* Entries taken from a collection:
• • • • • • •

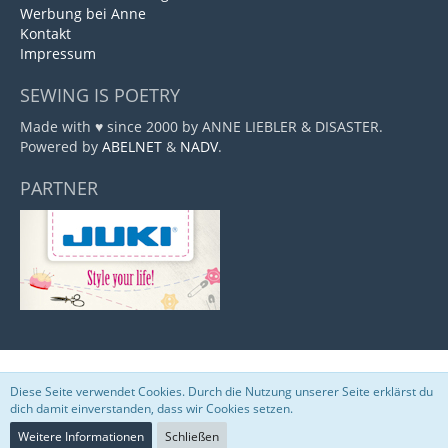
Werbung bei Anne
Kontakt
Impressum
SEWING IS POETRY
Made with ♥ since 2000 by ANNE LIEBLER & DISASTER.
Powered by
ABELNET
&
NADV
.
PARTNER
Marktplatz
, entwickelt von
www.viecode.com
Diese Seite verwendet Cookies. Durch die Nutzung unserer Seite erklärst du
Community-Software:
WoltLab Suite™
dich damit einverstanden, dass wir Cookies setzen.
Weitere Informationen
Schließen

• • • • • • •

* Prompt: Filter the entries down to the lines that include the string "Cookies".

* Result:
Diese Seite verwendet Cookies. Durch die Nutzung unserer Seite erklärst du
dich damit einverstanden, dass wir Cookies setzen.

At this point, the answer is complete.